▶ _What you need to do_:
Repeat every line of the data exactly; no picture belongs in the copy.

Segment Start: Input records

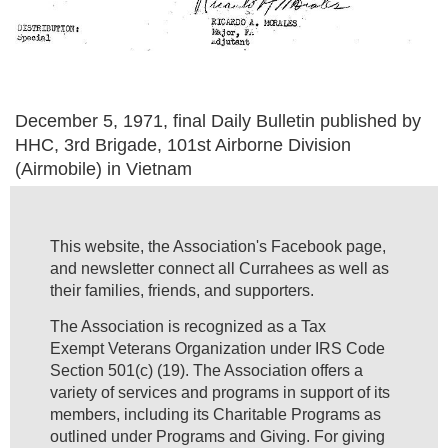
December 5, 1971, final Daily Bulletin published by
HHC, 3rd Brigade, 101st Airborne Division
(Airmobile) in Vietnam
This website, the Association's Facebook page,
and newsletter connect all Currahees as well as
their families, friends, and supporters.
The Association is recognized as a Tax
Exempt Veterans Organization under IRS Code
Section 501(c) (19). The Association offers a
variety of services and programs in support of its
members, including its Charitable Programs as
outlined under Programs and Giving. For giving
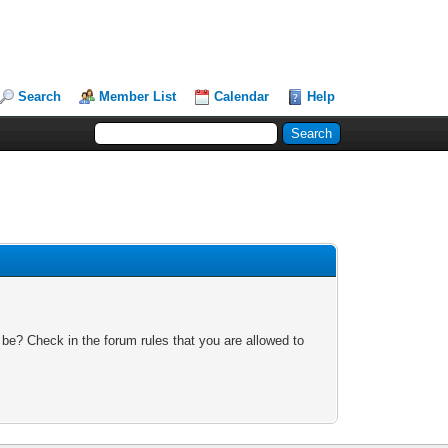
Search
Member List
Calendar
Help
 be? Check in the forum rules that you are allowed to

Segment End: Input records

▶ _Answer to this task_:
December 5, 1971, final Daily Bulletin published by
HHC, 3rd Brigade, 101st Airborne Division
(Airmobile) in Vietnam
This website, the Association's Facebook page,
and newsletter connect all Currahees as well as
their families, friends, and supporters.
The Association is recognized as a Tax
Exempt Veterans Organization under IRS Code
Section 501(c) (19). The Association offers a
variety of services and programs in support of its
members, including its Charitable Programs as
outlined under Programs and Giving. For giving
Search
Member List
Calendar
Help
 be? Check in the forum rules that you are allowed to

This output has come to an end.